### DATA EXTRACTS
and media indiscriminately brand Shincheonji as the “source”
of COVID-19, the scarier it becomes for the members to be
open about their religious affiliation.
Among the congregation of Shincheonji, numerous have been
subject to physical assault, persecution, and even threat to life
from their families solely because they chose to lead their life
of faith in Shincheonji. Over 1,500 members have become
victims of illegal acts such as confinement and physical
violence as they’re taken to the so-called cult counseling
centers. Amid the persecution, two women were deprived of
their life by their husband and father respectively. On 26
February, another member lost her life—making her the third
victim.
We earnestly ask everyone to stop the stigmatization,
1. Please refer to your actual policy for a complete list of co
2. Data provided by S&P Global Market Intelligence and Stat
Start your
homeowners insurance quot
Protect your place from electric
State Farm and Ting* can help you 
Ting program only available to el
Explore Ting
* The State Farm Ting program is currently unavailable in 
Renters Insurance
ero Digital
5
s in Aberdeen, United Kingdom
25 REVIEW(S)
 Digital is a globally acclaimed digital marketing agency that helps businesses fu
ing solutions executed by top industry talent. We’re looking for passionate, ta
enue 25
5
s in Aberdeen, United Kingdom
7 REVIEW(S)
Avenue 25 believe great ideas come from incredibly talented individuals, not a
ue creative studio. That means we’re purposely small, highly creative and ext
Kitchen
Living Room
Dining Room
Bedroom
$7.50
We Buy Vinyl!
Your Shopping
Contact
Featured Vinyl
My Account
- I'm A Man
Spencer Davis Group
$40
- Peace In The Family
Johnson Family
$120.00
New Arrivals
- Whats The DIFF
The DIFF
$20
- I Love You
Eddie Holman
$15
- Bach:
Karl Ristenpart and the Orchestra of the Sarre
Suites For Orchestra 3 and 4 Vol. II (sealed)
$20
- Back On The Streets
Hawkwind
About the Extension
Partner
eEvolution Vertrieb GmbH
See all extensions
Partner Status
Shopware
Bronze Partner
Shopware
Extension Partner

==

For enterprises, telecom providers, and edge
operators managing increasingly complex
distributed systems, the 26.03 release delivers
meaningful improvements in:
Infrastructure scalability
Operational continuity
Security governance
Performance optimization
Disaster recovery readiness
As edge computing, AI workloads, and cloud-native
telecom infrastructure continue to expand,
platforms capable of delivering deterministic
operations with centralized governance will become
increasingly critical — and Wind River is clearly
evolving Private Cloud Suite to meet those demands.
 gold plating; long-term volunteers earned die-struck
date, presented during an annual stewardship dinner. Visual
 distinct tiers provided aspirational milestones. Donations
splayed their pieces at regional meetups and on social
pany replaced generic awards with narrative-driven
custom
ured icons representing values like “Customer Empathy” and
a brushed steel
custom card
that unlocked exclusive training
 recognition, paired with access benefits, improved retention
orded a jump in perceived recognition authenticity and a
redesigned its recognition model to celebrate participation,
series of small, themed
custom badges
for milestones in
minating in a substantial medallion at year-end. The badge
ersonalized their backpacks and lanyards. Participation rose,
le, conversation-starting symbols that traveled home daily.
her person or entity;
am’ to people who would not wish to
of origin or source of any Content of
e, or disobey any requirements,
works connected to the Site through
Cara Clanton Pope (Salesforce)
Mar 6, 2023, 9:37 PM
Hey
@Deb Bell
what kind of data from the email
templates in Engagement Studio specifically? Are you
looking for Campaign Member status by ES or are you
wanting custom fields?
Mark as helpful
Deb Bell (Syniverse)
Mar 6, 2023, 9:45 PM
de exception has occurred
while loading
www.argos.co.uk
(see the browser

### WHAT YOU HAVE TO DO
Copy each line from the data above that includes "members".

### EXERCISE RESPONSE
of COVID-19, the scarier it becomes for the members to be
of faith in Shincheonji. Over 1,500 members have become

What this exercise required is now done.